This male character - "a middle-aged guy, looking a little worse for wear" - is guardian to a young girl, and the pair are fugitives.

After seeking safe shelter in an abandoned mine shaft, Winton says the man and child realise they're not alone and are taken prisoner.

"Essentially, the novel is the story told by this guy through a long day and a long night, telling stories to explain himself to give his bona fides and probably also to explain his own life to himself."

Juice's narrator reflects on his childhood in Western Australia and his beloved mother - "the uber-competent warrior mother who's appeared in my work before".

"Also he's telling the story to save his own life because he's pretty sure that if he can't get through to the guy who's taken him and the girl captive, he'll be killed come morning."

Readers of Juice shouldn't expect a happy ending, Winton says.

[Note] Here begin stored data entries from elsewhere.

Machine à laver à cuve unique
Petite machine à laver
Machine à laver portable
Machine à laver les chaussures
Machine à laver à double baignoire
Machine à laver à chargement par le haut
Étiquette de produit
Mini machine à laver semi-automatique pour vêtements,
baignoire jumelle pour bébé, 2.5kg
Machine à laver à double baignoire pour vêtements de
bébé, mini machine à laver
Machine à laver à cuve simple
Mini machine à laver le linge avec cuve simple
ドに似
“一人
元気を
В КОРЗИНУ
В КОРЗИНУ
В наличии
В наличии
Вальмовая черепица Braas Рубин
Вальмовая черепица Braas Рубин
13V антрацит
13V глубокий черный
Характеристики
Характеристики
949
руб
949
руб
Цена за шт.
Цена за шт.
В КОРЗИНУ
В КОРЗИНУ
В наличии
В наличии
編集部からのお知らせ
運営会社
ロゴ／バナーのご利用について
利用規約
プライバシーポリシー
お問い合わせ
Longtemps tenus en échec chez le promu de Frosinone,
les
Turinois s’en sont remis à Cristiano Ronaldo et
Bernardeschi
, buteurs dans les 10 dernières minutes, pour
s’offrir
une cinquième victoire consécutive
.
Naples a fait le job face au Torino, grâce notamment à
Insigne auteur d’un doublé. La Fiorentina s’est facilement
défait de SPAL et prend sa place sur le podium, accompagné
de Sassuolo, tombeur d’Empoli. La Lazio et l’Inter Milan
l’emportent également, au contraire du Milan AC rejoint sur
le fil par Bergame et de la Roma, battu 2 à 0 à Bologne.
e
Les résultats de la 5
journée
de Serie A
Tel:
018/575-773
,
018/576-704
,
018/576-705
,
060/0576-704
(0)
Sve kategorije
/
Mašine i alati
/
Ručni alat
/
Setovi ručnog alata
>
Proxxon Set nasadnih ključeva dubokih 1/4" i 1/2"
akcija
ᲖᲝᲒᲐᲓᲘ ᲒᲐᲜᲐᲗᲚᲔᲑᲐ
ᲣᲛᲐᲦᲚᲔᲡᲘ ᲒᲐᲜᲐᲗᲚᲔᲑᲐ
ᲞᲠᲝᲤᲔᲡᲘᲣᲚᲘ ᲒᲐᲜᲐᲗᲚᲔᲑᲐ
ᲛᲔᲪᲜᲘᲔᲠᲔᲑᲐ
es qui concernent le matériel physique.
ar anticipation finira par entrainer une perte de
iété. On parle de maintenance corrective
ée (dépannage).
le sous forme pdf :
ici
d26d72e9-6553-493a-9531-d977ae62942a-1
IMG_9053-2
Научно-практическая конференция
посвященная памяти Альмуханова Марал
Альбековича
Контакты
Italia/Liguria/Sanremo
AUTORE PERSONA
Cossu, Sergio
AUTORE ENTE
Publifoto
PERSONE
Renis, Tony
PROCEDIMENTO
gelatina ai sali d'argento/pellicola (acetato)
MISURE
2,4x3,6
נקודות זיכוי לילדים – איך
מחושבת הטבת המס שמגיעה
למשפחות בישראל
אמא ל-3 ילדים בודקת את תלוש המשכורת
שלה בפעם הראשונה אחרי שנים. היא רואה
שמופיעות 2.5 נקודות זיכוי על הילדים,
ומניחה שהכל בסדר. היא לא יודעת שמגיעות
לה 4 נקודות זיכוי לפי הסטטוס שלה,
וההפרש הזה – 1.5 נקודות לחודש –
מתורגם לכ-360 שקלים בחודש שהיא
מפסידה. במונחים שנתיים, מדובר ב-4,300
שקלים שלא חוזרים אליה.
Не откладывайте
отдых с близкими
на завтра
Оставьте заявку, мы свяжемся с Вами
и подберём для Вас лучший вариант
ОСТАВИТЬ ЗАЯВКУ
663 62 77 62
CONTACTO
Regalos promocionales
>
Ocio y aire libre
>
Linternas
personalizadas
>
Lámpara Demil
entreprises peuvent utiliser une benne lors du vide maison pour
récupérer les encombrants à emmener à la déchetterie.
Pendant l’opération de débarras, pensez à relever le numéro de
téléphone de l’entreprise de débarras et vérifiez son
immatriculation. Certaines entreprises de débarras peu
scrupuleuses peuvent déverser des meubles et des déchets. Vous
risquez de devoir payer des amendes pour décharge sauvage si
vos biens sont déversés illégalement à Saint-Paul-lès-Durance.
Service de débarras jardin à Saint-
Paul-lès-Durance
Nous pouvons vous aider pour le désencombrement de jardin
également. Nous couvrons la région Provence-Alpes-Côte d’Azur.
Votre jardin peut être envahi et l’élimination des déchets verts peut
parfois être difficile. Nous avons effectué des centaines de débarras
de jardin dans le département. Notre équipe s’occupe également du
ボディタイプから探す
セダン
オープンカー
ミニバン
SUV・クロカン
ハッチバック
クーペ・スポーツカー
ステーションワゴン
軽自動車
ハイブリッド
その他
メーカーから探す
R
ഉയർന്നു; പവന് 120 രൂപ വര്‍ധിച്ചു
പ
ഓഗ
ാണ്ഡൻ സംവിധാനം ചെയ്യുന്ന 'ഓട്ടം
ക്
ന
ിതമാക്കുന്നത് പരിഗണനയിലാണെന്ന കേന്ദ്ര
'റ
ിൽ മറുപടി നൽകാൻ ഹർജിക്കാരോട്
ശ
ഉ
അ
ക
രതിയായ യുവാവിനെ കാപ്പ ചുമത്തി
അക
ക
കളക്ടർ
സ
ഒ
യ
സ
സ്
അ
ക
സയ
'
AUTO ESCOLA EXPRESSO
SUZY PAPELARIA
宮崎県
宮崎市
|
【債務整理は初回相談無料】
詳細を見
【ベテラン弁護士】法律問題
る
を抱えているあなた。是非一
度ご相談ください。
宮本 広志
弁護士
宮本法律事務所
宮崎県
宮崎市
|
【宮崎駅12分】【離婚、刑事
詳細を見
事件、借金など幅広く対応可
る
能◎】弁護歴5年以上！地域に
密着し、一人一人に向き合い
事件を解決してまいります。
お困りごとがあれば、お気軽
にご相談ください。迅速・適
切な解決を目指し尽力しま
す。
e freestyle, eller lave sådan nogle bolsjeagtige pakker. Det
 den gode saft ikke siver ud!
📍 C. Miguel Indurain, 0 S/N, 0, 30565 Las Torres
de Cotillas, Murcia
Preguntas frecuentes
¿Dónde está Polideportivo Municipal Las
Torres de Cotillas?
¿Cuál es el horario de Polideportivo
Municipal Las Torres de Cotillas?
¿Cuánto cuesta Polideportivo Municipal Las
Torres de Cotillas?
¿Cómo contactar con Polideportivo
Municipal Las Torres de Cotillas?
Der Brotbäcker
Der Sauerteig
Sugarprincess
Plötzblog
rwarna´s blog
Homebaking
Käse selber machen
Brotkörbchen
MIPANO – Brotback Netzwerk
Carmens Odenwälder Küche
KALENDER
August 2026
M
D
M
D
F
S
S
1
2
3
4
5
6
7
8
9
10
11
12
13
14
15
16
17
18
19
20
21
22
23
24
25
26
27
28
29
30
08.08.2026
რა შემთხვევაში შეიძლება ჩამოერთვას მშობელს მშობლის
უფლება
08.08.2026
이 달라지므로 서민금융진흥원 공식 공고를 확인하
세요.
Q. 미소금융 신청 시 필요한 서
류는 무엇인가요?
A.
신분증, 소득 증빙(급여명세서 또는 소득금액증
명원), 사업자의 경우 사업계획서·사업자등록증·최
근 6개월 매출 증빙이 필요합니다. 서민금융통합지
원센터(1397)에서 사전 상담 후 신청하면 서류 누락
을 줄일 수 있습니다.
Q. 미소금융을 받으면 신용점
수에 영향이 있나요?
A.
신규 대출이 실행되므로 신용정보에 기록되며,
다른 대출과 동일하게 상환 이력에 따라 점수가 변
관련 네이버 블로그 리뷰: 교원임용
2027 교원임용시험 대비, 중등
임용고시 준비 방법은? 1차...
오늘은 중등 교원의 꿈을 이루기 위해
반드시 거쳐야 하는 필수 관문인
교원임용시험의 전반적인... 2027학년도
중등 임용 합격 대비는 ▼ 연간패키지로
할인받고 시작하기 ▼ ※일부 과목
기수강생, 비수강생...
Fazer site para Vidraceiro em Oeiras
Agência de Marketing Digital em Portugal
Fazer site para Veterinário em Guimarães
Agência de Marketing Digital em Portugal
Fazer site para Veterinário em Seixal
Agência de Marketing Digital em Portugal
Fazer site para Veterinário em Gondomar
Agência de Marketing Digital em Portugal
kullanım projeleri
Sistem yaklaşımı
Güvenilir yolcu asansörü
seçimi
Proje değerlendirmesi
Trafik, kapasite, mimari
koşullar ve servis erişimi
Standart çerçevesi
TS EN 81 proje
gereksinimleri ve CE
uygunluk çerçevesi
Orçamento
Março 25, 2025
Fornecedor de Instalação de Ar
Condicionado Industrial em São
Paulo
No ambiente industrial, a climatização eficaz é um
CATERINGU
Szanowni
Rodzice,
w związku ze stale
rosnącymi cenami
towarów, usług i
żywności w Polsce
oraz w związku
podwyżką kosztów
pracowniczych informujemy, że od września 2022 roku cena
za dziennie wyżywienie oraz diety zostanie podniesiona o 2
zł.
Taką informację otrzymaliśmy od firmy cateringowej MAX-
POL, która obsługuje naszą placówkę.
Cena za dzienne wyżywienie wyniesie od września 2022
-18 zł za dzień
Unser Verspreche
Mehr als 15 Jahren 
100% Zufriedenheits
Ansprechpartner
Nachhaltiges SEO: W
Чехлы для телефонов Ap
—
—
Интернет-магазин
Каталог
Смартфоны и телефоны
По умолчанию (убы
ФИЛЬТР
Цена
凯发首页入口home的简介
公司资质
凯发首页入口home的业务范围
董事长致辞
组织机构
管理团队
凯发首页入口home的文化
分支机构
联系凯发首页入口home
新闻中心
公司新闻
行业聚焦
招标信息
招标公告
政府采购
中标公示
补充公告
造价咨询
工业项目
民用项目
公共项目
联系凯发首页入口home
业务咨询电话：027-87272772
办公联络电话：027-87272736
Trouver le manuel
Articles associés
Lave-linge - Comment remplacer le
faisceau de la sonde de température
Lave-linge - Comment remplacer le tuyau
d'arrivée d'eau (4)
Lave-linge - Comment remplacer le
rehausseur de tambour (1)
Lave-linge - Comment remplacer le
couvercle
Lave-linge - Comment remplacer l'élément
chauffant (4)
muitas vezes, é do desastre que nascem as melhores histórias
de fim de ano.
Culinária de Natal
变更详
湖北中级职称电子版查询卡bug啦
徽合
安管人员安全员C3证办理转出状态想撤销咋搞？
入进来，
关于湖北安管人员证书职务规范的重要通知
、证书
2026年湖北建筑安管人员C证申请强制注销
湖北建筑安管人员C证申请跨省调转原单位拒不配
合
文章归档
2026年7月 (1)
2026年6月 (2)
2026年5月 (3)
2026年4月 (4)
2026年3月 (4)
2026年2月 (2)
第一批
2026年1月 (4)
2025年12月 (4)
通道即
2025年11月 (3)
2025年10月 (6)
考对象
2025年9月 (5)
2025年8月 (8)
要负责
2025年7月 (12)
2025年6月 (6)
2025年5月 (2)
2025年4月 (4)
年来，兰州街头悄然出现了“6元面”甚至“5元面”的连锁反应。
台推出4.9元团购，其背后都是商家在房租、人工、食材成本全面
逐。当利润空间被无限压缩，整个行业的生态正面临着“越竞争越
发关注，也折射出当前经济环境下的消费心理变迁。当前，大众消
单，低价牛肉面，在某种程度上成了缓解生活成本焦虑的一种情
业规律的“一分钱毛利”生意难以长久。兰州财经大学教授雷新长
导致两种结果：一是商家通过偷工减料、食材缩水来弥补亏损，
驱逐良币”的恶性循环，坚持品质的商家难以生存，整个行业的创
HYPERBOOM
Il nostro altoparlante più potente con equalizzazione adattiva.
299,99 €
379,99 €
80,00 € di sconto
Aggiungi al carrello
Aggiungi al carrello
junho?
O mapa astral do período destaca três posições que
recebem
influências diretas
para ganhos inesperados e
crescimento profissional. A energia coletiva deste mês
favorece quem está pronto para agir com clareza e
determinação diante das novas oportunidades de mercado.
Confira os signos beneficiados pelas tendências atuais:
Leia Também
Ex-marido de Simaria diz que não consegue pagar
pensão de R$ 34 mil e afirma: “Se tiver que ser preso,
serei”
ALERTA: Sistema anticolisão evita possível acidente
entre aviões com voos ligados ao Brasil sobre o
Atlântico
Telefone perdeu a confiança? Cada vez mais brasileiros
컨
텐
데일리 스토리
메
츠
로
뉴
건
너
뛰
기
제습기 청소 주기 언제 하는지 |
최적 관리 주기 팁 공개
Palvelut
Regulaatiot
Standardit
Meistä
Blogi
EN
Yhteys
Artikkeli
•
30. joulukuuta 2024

"The book, rather typically I'm afraid, ends on a knife's edge. I'm not really a provider of closure. I haven't been for my artistic life. I think it's a figment. I think it's a false consolation."

For Winton, Juice has a "defiantly hopeful" quality, despite the story world's harshness.

As an "activist in the shadows", Winton sees reasons to remain hopeful about what humanity can still action and achieve.

"Are we good enough for our moment? Are we going to screw this up? Are we going to lose the world on our watch? Are we going to consign our descendants to hell? Or are we better than that?

"I think the world is good and I think people are good. They are lazy and they've been trained to be passive because that's what suits the people who profit from our passivity.

"We all just want to go shopping and not confront that as a global culture - and as a species, we're on the razor's edge"

These days, Winton spends a bit of time wondering what the lives of his six grandkids and their own grandkids will be like.

"What we do now in the next six or seven years will probably determine the fate of the earth and for those who come after us - what kind of lives they can lead, how long their lives will be, what their birth weights will be, what their lifespan will be, what they'll eat, what the temperature of the world will be.

"It's hard to know which way we're going to go. My fervent hope and belief is that we will find ourselves, that we will do the right thing."